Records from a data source
------------------------------------------------------------
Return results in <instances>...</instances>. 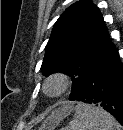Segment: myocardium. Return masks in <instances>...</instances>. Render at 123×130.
<instances>
[{
  "label": "myocardium",
  "mask_w": 123,
  "mask_h": 130,
  "mask_svg": "<svg viewBox=\"0 0 123 130\" xmlns=\"http://www.w3.org/2000/svg\"><path fill=\"white\" fill-rule=\"evenodd\" d=\"M71 85L69 76L62 72L51 74L44 82V92L51 97L64 94Z\"/></svg>",
  "instance_id": "obj_1"
}]
</instances>
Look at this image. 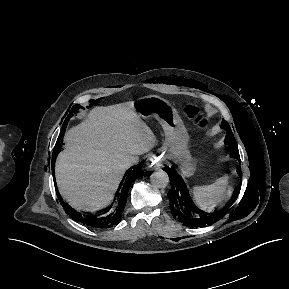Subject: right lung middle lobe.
<instances>
[{"label": "right lung middle lobe", "mask_w": 289, "mask_h": 289, "mask_svg": "<svg viewBox=\"0 0 289 289\" xmlns=\"http://www.w3.org/2000/svg\"><path fill=\"white\" fill-rule=\"evenodd\" d=\"M79 108H80L79 105L74 106V107L72 108L73 113H76V110L79 109ZM71 116H72V114H71ZM69 117H70V115L67 117V119L65 120L64 124H67V122H68V120H69Z\"/></svg>", "instance_id": "1"}]
</instances>
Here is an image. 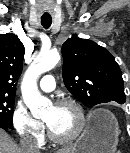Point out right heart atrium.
I'll return each mask as SVG.
<instances>
[{"label":"right heart atrium","mask_w":130,"mask_h":153,"mask_svg":"<svg viewBox=\"0 0 130 153\" xmlns=\"http://www.w3.org/2000/svg\"><path fill=\"white\" fill-rule=\"evenodd\" d=\"M11 122L21 139L39 144L43 142L45 135L44 123L34 118L22 102H18L15 105L11 115Z\"/></svg>","instance_id":"right-heart-atrium-1"}]
</instances>
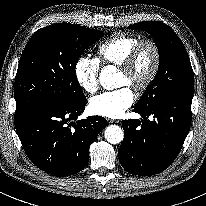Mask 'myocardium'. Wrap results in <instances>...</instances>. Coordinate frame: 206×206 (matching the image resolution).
I'll return each instance as SVG.
<instances>
[{"instance_id":"1","label":"myocardium","mask_w":206,"mask_h":206,"mask_svg":"<svg viewBox=\"0 0 206 206\" xmlns=\"http://www.w3.org/2000/svg\"><path fill=\"white\" fill-rule=\"evenodd\" d=\"M145 46H148L152 50L153 61H152L150 72L143 81H141L140 83H130V86L136 92H142L146 90L153 83L154 79L157 76V73L160 67V62H161V52H160V48L158 44L150 38L140 39L132 47L124 63L120 66L121 73L127 76H131L134 70V67L136 65V62L138 60L139 54L141 50L143 49V47Z\"/></svg>"}]
</instances>
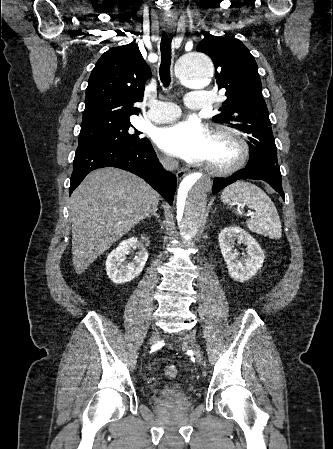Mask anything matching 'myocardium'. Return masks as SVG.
<instances>
[{
  "mask_svg": "<svg viewBox=\"0 0 333 449\" xmlns=\"http://www.w3.org/2000/svg\"><path fill=\"white\" fill-rule=\"evenodd\" d=\"M211 137L230 143L234 148V157L225 164L205 162L204 167L207 171L216 176H227L245 165L249 158L250 150L247 141L240 134L230 129L216 128L212 131Z\"/></svg>",
  "mask_w": 333,
  "mask_h": 449,
  "instance_id": "myocardium-1",
  "label": "myocardium"
}]
</instances>
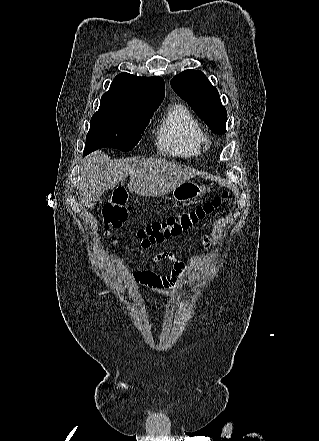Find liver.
Segmentation results:
<instances>
[{
  "label": "liver",
  "mask_w": 319,
  "mask_h": 441,
  "mask_svg": "<svg viewBox=\"0 0 319 441\" xmlns=\"http://www.w3.org/2000/svg\"><path fill=\"white\" fill-rule=\"evenodd\" d=\"M195 169L182 167L166 159L112 160L102 151L86 157L81 167V202L92 208L108 189L130 177L129 187L140 196H162L193 178Z\"/></svg>",
  "instance_id": "6515ba94"
}]
</instances>
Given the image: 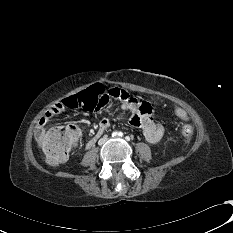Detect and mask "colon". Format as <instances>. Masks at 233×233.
I'll list each match as a JSON object with an SVG mask.
<instances>
[{"label":"colon","mask_w":233,"mask_h":233,"mask_svg":"<svg viewBox=\"0 0 233 233\" xmlns=\"http://www.w3.org/2000/svg\"><path fill=\"white\" fill-rule=\"evenodd\" d=\"M105 91L106 88L103 85L95 84L74 96L64 99V105L69 109L94 111L95 103ZM173 113L180 121L187 122L190 119L189 114L183 107L176 106ZM180 131L182 136L189 138L192 136L194 129L191 124L185 123ZM79 136L78 128L69 124L64 127H52L39 131L37 141L46 159L50 163L58 165L67 160Z\"/></svg>","instance_id":"colon-1"}]
</instances>
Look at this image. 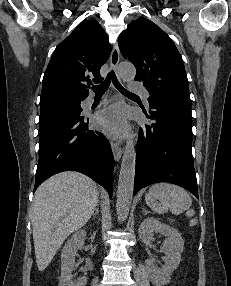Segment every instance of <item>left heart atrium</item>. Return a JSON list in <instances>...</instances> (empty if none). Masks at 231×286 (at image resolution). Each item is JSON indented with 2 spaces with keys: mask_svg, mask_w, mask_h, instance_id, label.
I'll return each instance as SVG.
<instances>
[{
  "mask_svg": "<svg viewBox=\"0 0 231 286\" xmlns=\"http://www.w3.org/2000/svg\"><path fill=\"white\" fill-rule=\"evenodd\" d=\"M97 127L112 138L122 137L127 129V113L124 106L112 105L96 117Z\"/></svg>",
  "mask_w": 231,
  "mask_h": 286,
  "instance_id": "39dd6f15",
  "label": "left heart atrium"
}]
</instances>
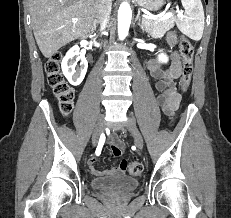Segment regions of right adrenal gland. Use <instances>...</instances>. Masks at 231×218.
I'll return each instance as SVG.
<instances>
[{
  "instance_id": "1",
  "label": "right adrenal gland",
  "mask_w": 231,
  "mask_h": 218,
  "mask_svg": "<svg viewBox=\"0 0 231 218\" xmlns=\"http://www.w3.org/2000/svg\"><path fill=\"white\" fill-rule=\"evenodd\" d=\"M98 24H99L98 21L95 20L94 23H93V28L96 29V27H97Z\"/></svg>"
}]
</instances>
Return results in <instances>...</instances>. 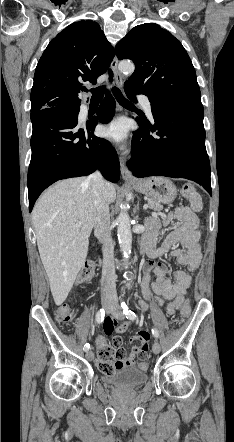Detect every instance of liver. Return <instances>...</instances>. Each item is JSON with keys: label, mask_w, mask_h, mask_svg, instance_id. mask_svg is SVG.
Segmentation results:
<instances>
[{"label": "liver", "mask_w": 234, "mask_h": 442, "mask_svg": "<svg viewBox=\"0 0 234 442\" xmlns=\"http://www.w3.org/2000/svg\"><path fill=\"white\" fill-rule=\"evenodd\" d=\"M108 204L116 198L113 184L105 182ZM96 207L86 178L59 181L36 202L32 220L41 261L56 305L67 298L84 264ZM78 222L83 225L73 228Z\"/></svg>", "instance_id": "1"}]
</instances>
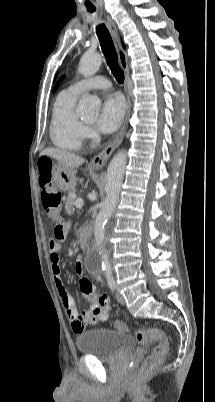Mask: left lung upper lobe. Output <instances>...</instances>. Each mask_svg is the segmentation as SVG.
I'll return each instance as SVG.
<instances>
[{"instance_id":"obj_1","label":"left lung upper lobe","mask_w":215,"mask_h":402,"mask_svg":"<svg viewBox=\"0 0 215 402\" xmlns=\"http://www.w3.org/2000/svg\"><path fill=\"white\" fill-rule=\"evenodd\" d=\"M63 79V77L61 78V80ZM56 88H57V85L54 87V89H53V91H55L56 90Z\"/></svg>"}]
</instances>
------------------------------------------------------------
TASK TO COMPLETE
What the answer needs is every line from the one containing "Mask: left lung" through the final line of the data above, copied exactly, without pictures.

ANSWER TO THE EXERCISE
Mask: left lung upper lobe. Output <instances>...</instances>. Each mask_svg is the segmentation as SVG.
I'll return each instance as SVG.
<instances>
[{"instance_id":"obj_1","label":"left lung upper lobe","mask_w":215,"mask_h":402,"mask_svg":"<svg viewBox=\"0 0 215 402\" xmlns=\"http://www.w3.org/2000/svg\"><path fill=\"white\" fill-rule=\"evenodd\" d=\"M63 79V77L61 78V80ZM56 88H57V85L54 87V89H53V91H55L56 90Z\"/></svg>"}]
</instances>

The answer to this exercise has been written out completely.